Yeah I do. Let me find a few


----------



## RMG (Jun 10, 2007)

Fantastic shots Martin!

:thumb:


----------



## chewy fyu (Jul 20, 2009)

amazing pics m8 :2thumb:


----------



## bloodpythons (Feb 20, 2010)

leecb0 said:


> ???????????


 what do you meen by that mate


----------



## leecb0 (Apr 14, 2009)

bloodpythons said:


> what do you meen by that mate


OOps replied to wrong thread sorry :bash::lol2:

just a heads up im sure MADMARTIN has a youtube vidoe of rinkhals


----------



## bloodpythons (Feb 20, 2010)

leecb0 said:


> OOps replied to wrong thread sorry :bash::lol2:
> 
> just a heads up im sure MADMARTIN has a youtube vidoe of rinkhals


 ok no worries yeah i,ll have a look love rinkhals but like gold dust over here i believe


----------



## mad martin (Sep 4, 2008)

Really?

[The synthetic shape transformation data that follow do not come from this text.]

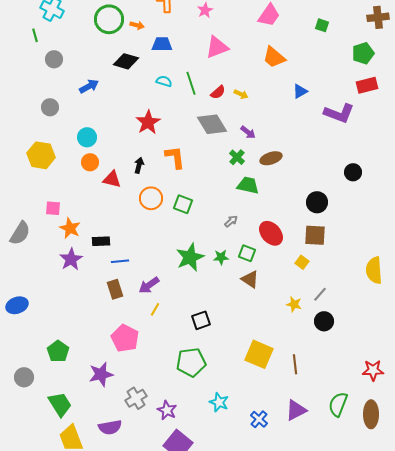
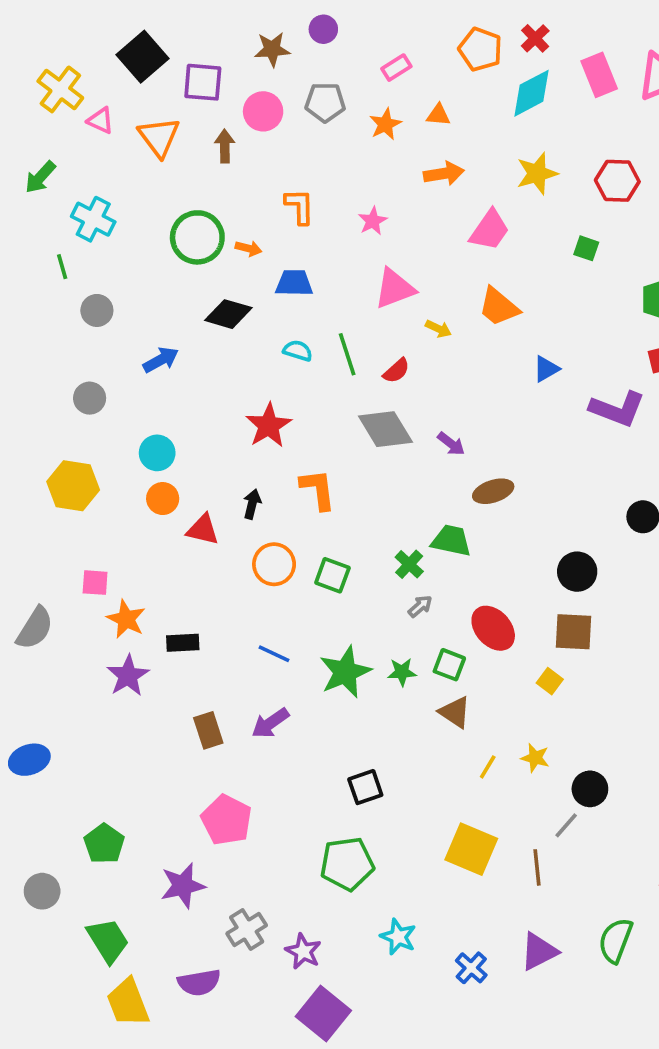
yellow arrow: (241, 94) -> (438, 329), moved
green cross: (237, 157) -> (409, 564), moved
blue line: (120, 261) -> (274, 654), moved, turned 30
gray line: (320, 294) -> (566, 825), moved
yellow line: (155, 309) -> (488, 767), moved

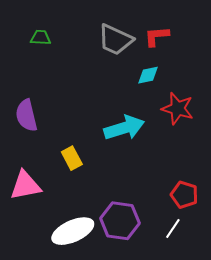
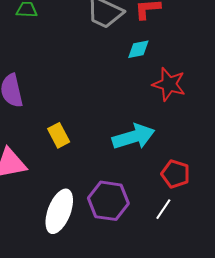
cyan arrow: (124, 128) -> (134, 137), moved
white ellipse: (73, 231) -> (59, 211), turned -45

Here they are common as dirt. And I mean they are everywhere

YouTube - Hemachatus haemachatus (Rinkhals spitting cobra)


----------



## xvickyx (Jul 21, 2009)

Wow they are awesome photos


----------



## leecb0 (Apr 14, 2009)

mad martin said:


> Really? Here they are common as dirt. And I mean they are everywhere
> 
> YouTube - Hemachatus haemachatus (Rinkhals spitting cobra)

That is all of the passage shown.